Merge pull request #3737 from AI-Hypercomputer:bvandermoon-uxr

Google-ML-Automation · Google-ML-Automation · commit b117f50cf048 · 2026-04-23T17:39:36.000-07:00
PiperOrigin-RevId: 904719578
diff --git a/docs/tutorials/first_run.md b/docs/tutorials/first_run.md
@@ -36,7 +36,7 @@ Local development is a convenient way to run MaxText on a single host. It doesn'
 multiple hosts but is a good way to learn about MaxText.
 
 1. [Create and SSH to the single host VM of your choice](https://cloud.google.com/tpu/docs/managing-tpus-tpu-vm). You can use any available single host TPU, such as `v5litepod-8`, `v5p-8`, or `v4-8`.
-2. For instructions on installing MaxText on your VM, please refer to the [official documentation](https://maxtext.readthedocs.io/en/latest/install_maxtext.html).
+2. For instructions on installing MaxText on your VM, please refer to the [official documentation](https://maxtext.readthedocs.io/en/latest/install_maxtext.html).

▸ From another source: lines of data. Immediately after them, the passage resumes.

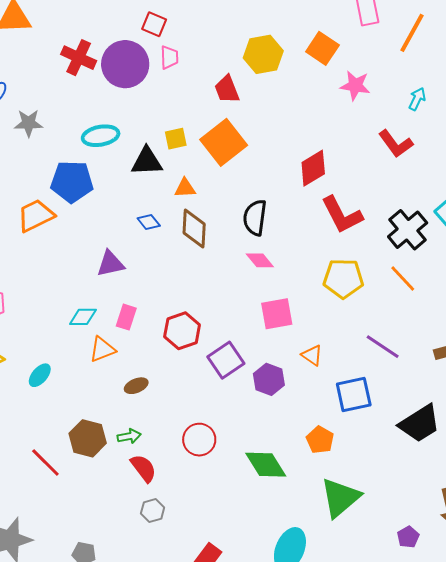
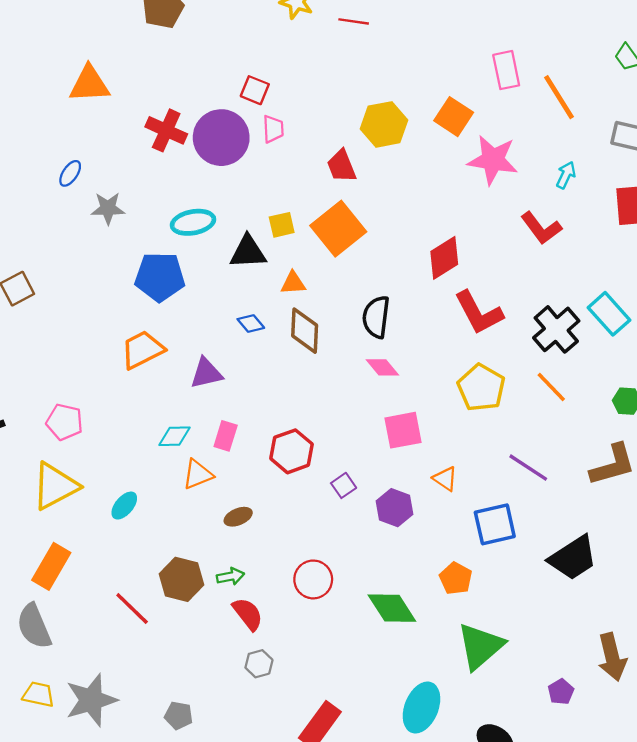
orange line: (412, 33) -> (559, 97), turned -60
pink star: (355, 86) -> (493, 160), size x1.4
orange trapezoid: (36, 216) -> (142, 350), moved
yellow pentagon: (343, 278) -> (481, 388), turned 30
purple square: (226, 360) -> (344, 485), size x0.6

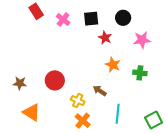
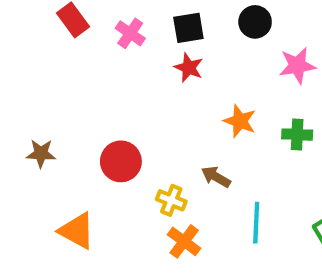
red star: (105, 38) -> (189, 68), moved
brown star: (20, 83) -> (41, 153), moved

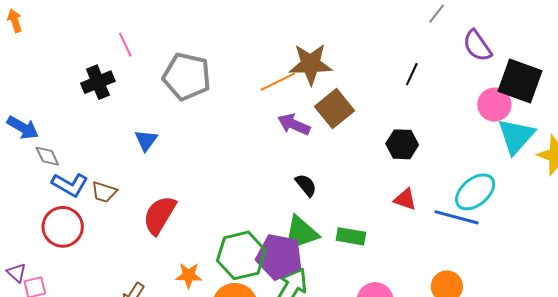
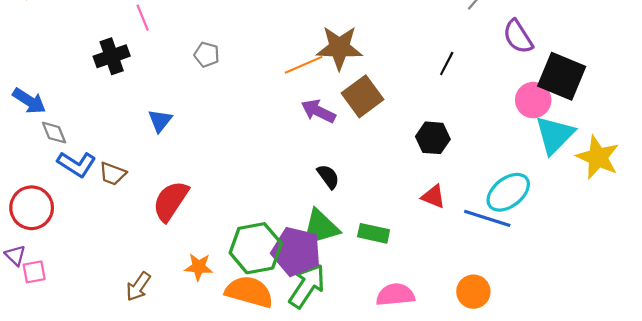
gray pentagon: (187, 76) -> (207, 55), size x0.5
red circle: (63, 227) -> (32, 208), moved

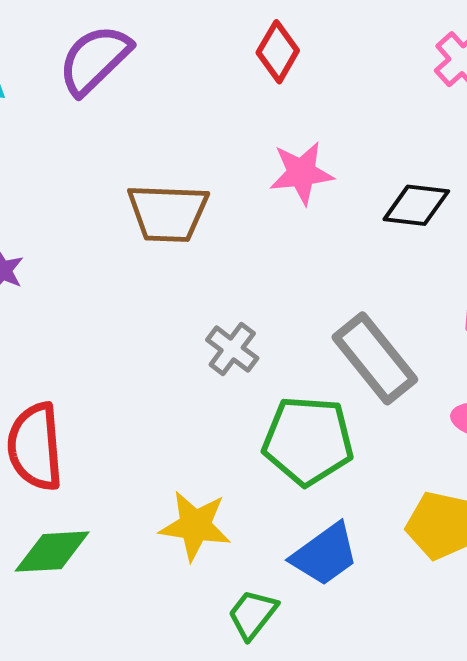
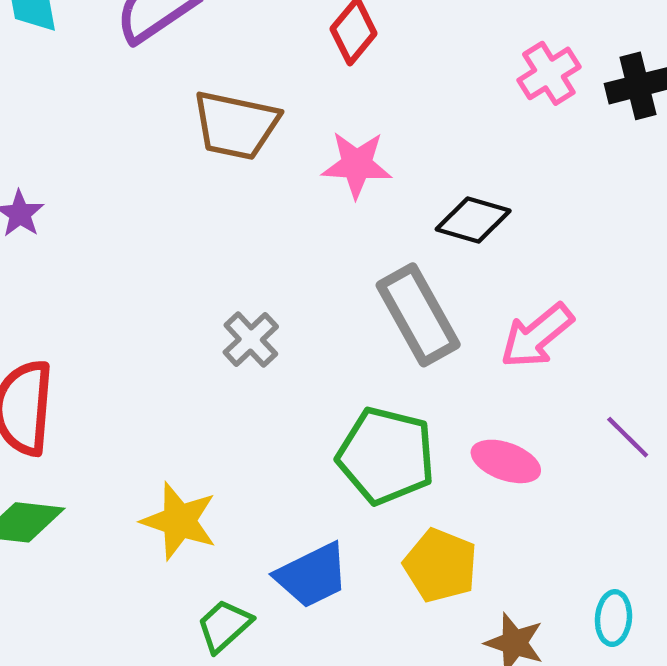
brown trapezoid: (168, 213) -> (236, 125), moved
gray rectangle: (375, 358) -> (418, 315), moved
green pentagon: (308, 441) -> (386, 456), moved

For this tutorial on TPUs, install `maxtext[tpu]`.
 3. After installation completes, run training on synthetic data with the following command:
 
 ```sh
@@ -70,7 +70,7 @@ You can use [demo_decoding.ipynb](https://github.com/AI-Hypercomputer/maxtext/bl
 
 ### Run MaxText on NVIDIA GPUs
 
-1. For instructions on installing MaxText on your VM, please refer to the [official documentation](https://maxtext.readthedocs.io/en/latest/install_maxtext.html).
+1. For instructions on installing MaxText on your VM, please refer to the [official documentation](https://maxtext.readthedocs.io/en/latest/install_maxtext.html). For this tutorial on GPUs, install `maxtext[cuda12]`.
 2. After installation is complete, run training with the following command on synthetic data:
 
 ```sh
diff --git a/docs/tutorials/inference.md b/docs/tutorials/inference.md
@@ -25,7 +25,7 @@ We support inference of MaxText models on vLLM via an [out-of-tree](https://gith
 
 # Installation
 
-Follow the instructions in [install maxtext](https://maxtext.readthedocs.io/en/latest/install_maxtext.html) to install MaxText with post-training dependencies. We recommend installing from PyPI to ensure you have the latest stable versionset of dependencies.
+Follow the instructions in [install maxtext](https://maxtext.readthedocs.io/en/latest/install_maxtext.html) to install MaxText. For this inference tutorial on TPU (which uses vLLM), you must install `maxtext[tpu-post-train]`, as it includes the required adapter plugin. We recommend installing from PyPI to ensure you have the latest stable version of dependencies.
 
 After finishing the installation, ensure that the MaxText on vLLM adapter plugin has been installed. To do so, run the following command:
 
diff --git a/docs/tutorials/post_training_index.md b/docs/tutorials/post_training_index.md
@@ -1,5 +1,9 @@
 # Post-training
 
+```{note}
+Post-training workflows on TPU require specific dependencies. Please ensure you have installed MaxText with `maxtext[tpu-post-train]` as described in the [official documentation](https://maxtext.readthedocs.io/en/latest/install_maxtext.html).
+```
+
 ## What is MaxText post-training?
 
 MaxText provides performance and scalable LLM and VLM post-training, across a variety of techniques like SFT and GRPO.
diff --git a/docs/tutorials/pretraining.md b/docs/tutorials/pretraining.md
@@ -20,6 +20,10 @@
 
 In this tutorial, we introduce how to run pretraining with real datasets. While synthetic data is commonly used for benchmarking, we rely on real datasets to obtain meaningful weights. Currently, MaxText supports three dataset input pipelines: HuggingFace, Grain, and TensorFlow Datasets (TFDS). We will walk you through: setting up dataset, modifying the [dataset configs](https://github.com/AI-Hypercomputer/maxtext/blob/f11f5507c987fdb57272c090ebd2cbdbbadbd36c/src/maxtext/configs/base.yml#L631-L675) and [tokenizer configs](https://github.com/AI-Hypercomputer/maxtext/blob/f11f5507c987fdb57272c090ebd2cbdbbadbd36c/src/maxtext/configs/base.yml#L566) for training, and optionally enabling evaluation.
 
+```{note}
+Before starting this tutorial, ensure you have installed MaxText following the [official documentation](https://maxtext.readthedocs.io/en/latest/install_maxtext.html). For pre-training, install `maxtext[tpu]` for TPUs or `maxtext[cuda12]` for GPUs.
+```
+
 To start with, we focus on HuggingFace datasets for convenience.
 
 - Later on, we will give brief examples for Grain and TFDS. For a comprehensive guide, see the [Data Input Pipeline](../guides/data_input_pipeline.md) topic.